INF 7730 and HIS 7890: Administration of Audio Visual Collections

Credits: 3 credits

Prerequisite(s): INF 7710 (or HIS 7840) or approval of instructor

Rationale for inclusion in curriculum

Administering an audio visual (A/V) archival collection (e.g., audio and sound files, video, movie, photographic, analog, digital, etc.) requires specialized historical and technical knowledge beyond basic archival principles and practices.
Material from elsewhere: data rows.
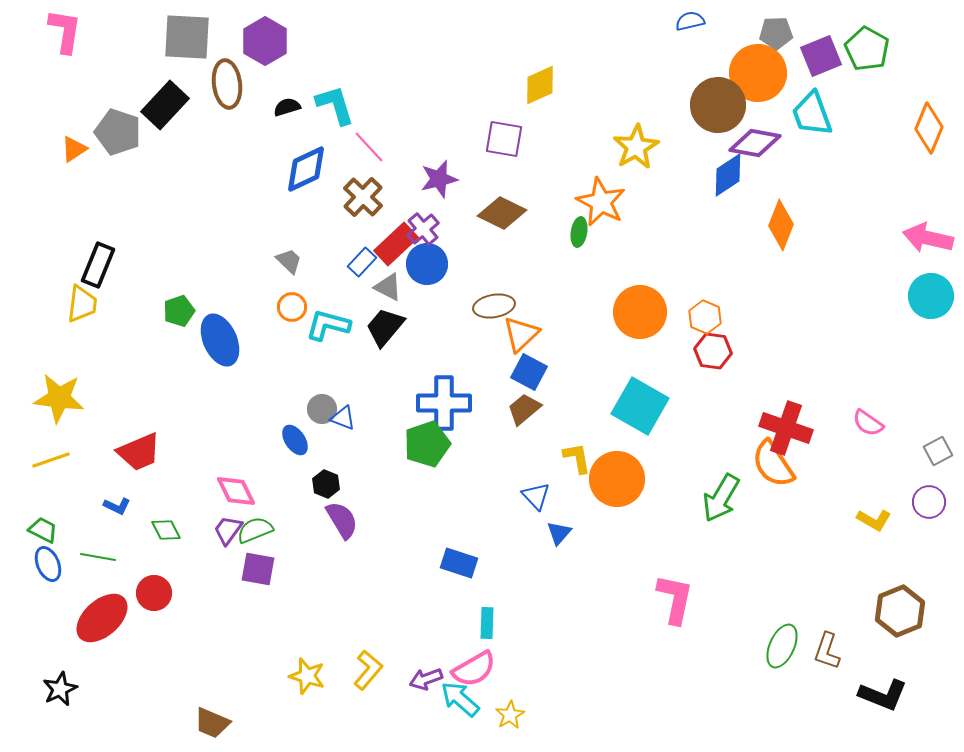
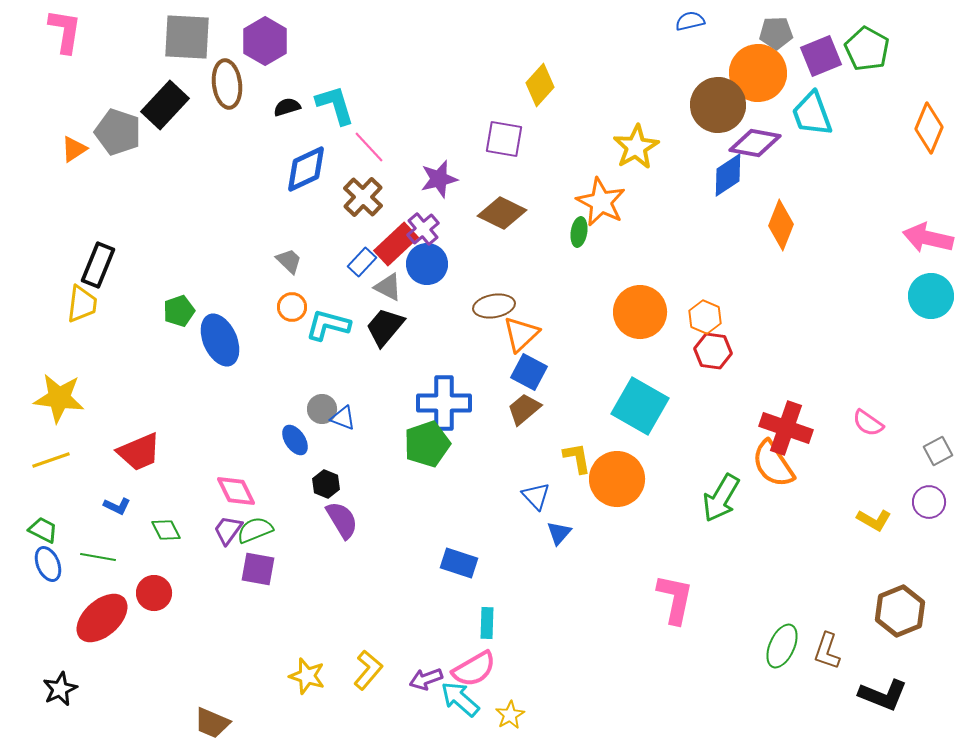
yellow diamond at (540, 85): rotated 24 degrees counterclockwise
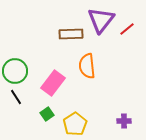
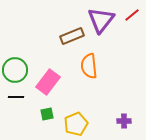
red line: moved 5 px right, 14 px up
brown rectangle: moved 1 px right, 2 px down; rotated 20 degrees counterclockwise
orange semicircle: moved 2 px right
green circle: moved 1 px up
pink rectangle: moved 5 px left, 1 px up
black line: rotated 56 degrees counterclockwise
green square: rotated 24 degrees clockwise
yellow pentagon: moved 1 px right; rotated 10 degrees clockwise
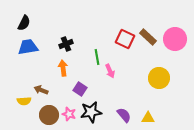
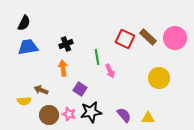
pink circle: moved 1 px up
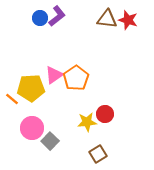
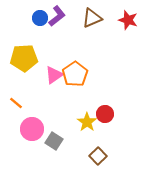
brown triangle: moved 15 px left, 1 px up; rotated 30 degrees counterclockwise
orange pentagon: moved 1 px left, 4 px up
yellow pentagon: moved 7 px left, 30 px up
orange line: moved 4 px right, 4 px down
yellow star: rotated 30 degrees counterclockwise
pink circle: moved 1 px down
gray square: moved 4 px right; rotated 12 degrees counterclockwise
brown square: moved 2 px down; rotated 12 degrees counterclockwise
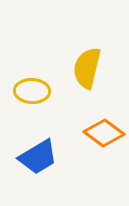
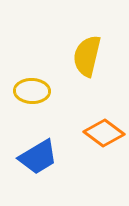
yellow semicircle: moved 12 px up
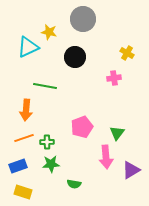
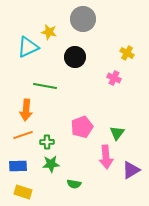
pink cross: rotated 32 degrees clockwise
orange line: moved 1 px left, 3 px up
blue rectangle: rotated 18 degrees clockwise
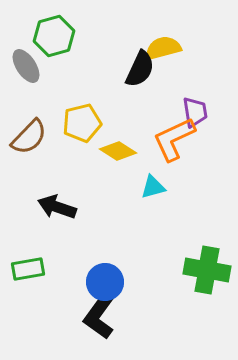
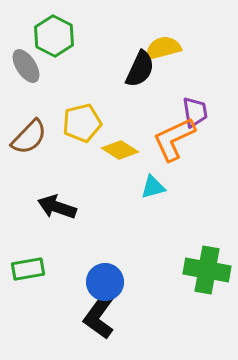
green hexagon: rotated 18 degrees counterclockwise
yellow diamond: moved 2 px right, 1 px up
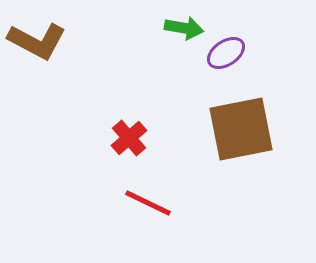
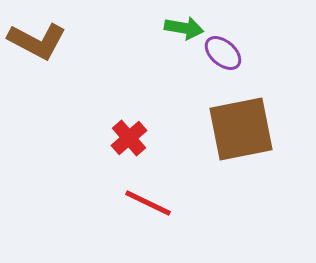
purple ellipse: moved 3 px left; rotated 75 degrees clockwise
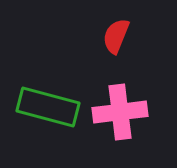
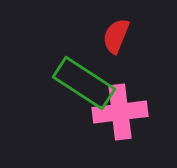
green rectangle: moved 36 px right, 24 px up; rotated 18 degrees clockwise
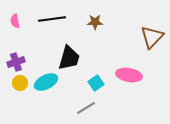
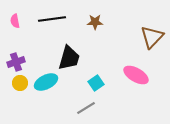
pink ellipse: moved 7 px right; rotated 20 degrees clockwise
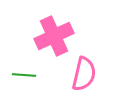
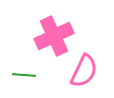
pink semicircle: moved 3 px up; rotated 12 degrees clockwise
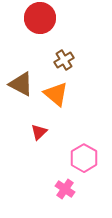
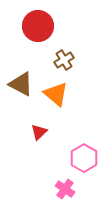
red circle: moved 2 px left, 8 px down
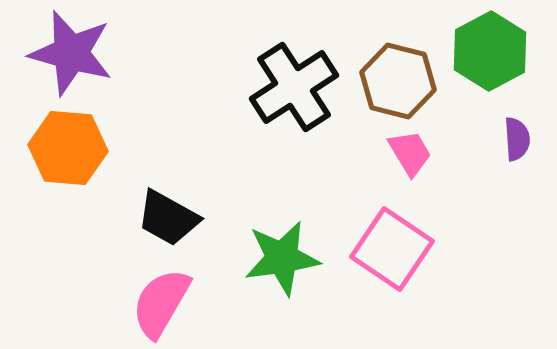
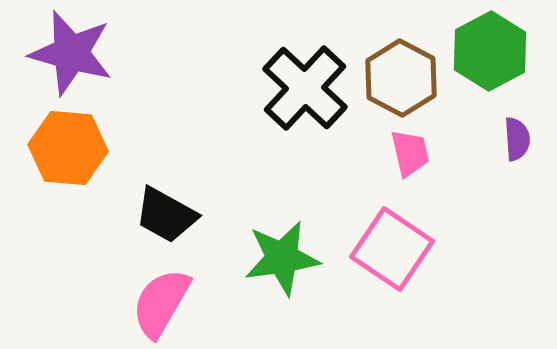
brown hexagon: moved 3 px right, 3 px up; rotated 14 degrees clockwise
black cross: moved 11 px right, 1 px down; rotated 14 degrees counterclockwise
pink trapezoid: rotated 18 degrees clockwise
black trapezoid: moved 2 px left, 3 px up
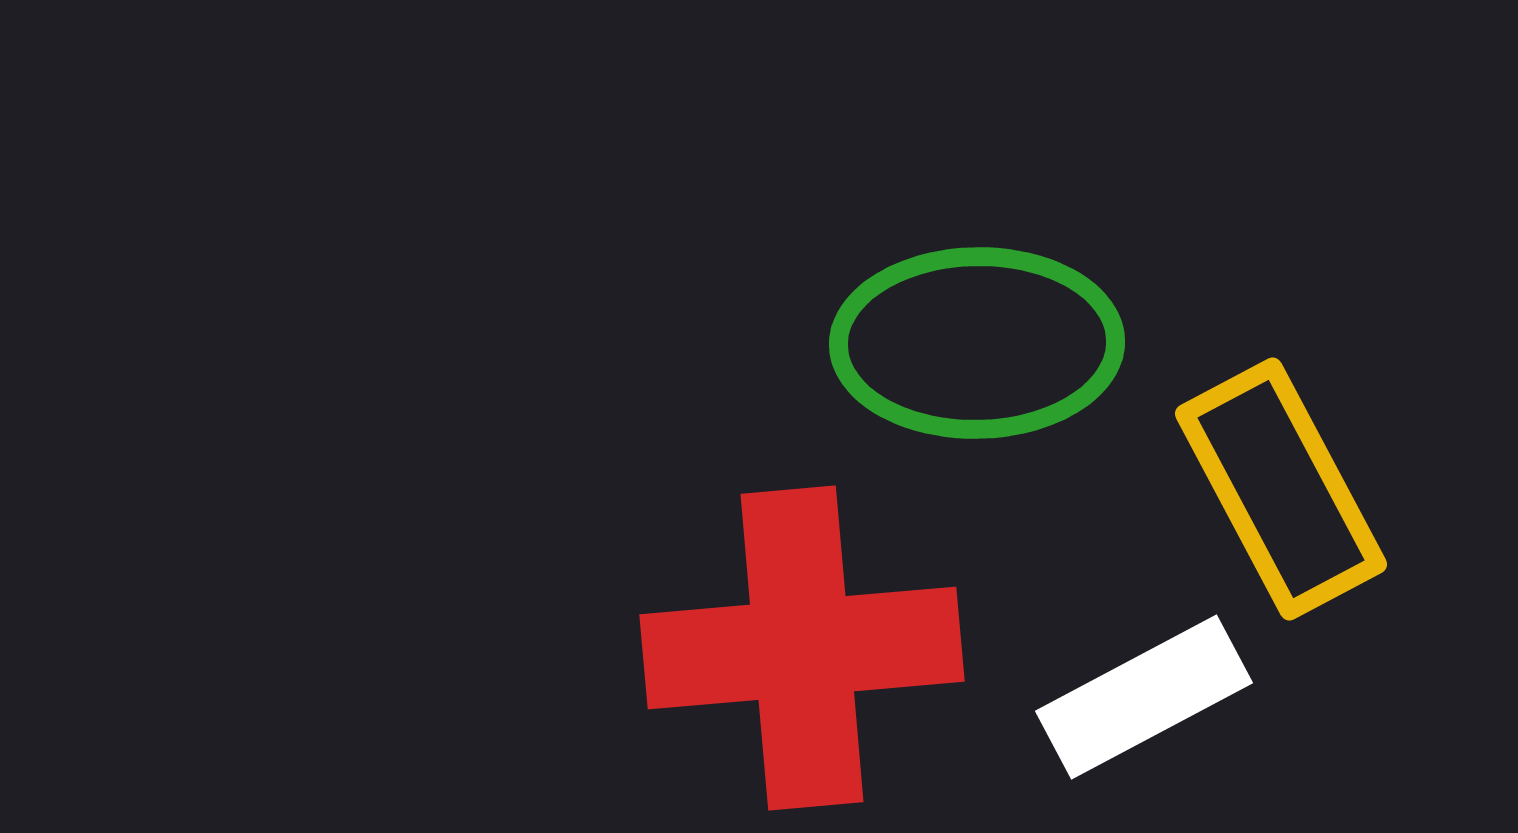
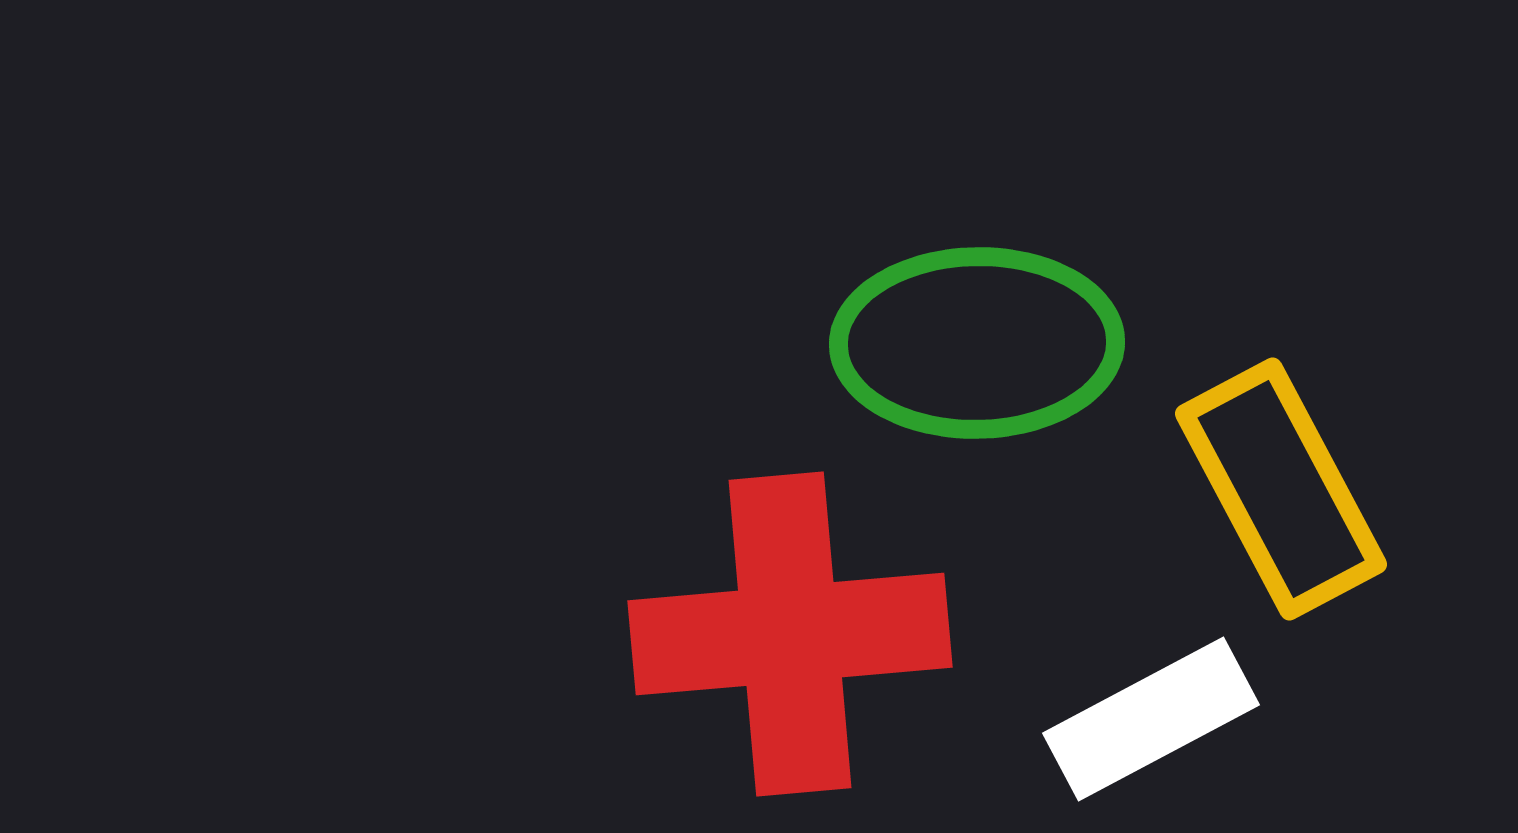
red cross: moved 12 px left, 14 px up
white rectangle: moved 7 px right, 22 px down
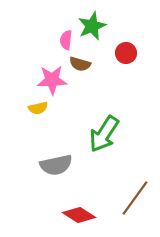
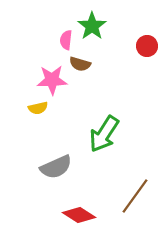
green star: rotated 12 degrees counterclockwise
red circle: moved 21 px right, 7 px up
gray semicircle: moved 2 px down; rotated 12 degrees counterclockwise
brown line: moved 2 px up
This course is designed to acquaint the student with the care and administration of A/V collections contained in library special collections, archives, and museums.

Learning outcomes

By the end of the course, students will be able to:

  1. Differentiate both historical and contemporary analog and digital A/V formats.
  2. Outline the history of A/V materials’ fragility and the currently accepted methods for conservation and preservation.
  3. Show ability to catalog, arrange, and access A/V materials in collections to facilitate retrieval and use.
  4. Recognize the management of original artifacts, pertinent policies, and appraisal standards within an archive.
  5. Explain the legal issues of copyright and privacy rights as they apply to the use and reproduction of A/V materials.
  6. Devise outreach uses for A/V collections.


  1. Survey of the history of A/V formats.
  2. Overview of A/V materials as documentary records, art, cultural artifacts, and communication media.
  3. History of the development of photographic processes, audio and videotape and motion film processes.
  4. Identification of processes, types and forms of photographs and film from the 19th and 20th centuries.
  5. Identification of processes, types and forms of A/V materials from the 20th century.
  6. Appraisal guidelines and policies for collecting A/V materials.
  7. Description, arrangement, and cataloging of collections of A/V for retrieval and use.
  8. Conservation, preservation, and storage procedures for the care of A/V collections.
  9. Legal issues for collections, including copyright and privacy rights.
  10. Duplication of A/V materials as a preservation measure and as a reference service.
  11. Outreach for A/V content and protective implementations in exhibitions.
  12. Hands on work on an A/V collection at a local archival institution.

Course methodology

Lectures, discussions, examinations, research papers, physical examination of audio visual materials and processes, demonstrations of duplication procedures, readings from selected bibliography, and hands-on practice in an A/V collection and with other audiovisual objects.

Bases for evaluation of student performance

Such activities may include any or all of the following: quality submissions of class discussions, examinations, research papers, and hands-on projects.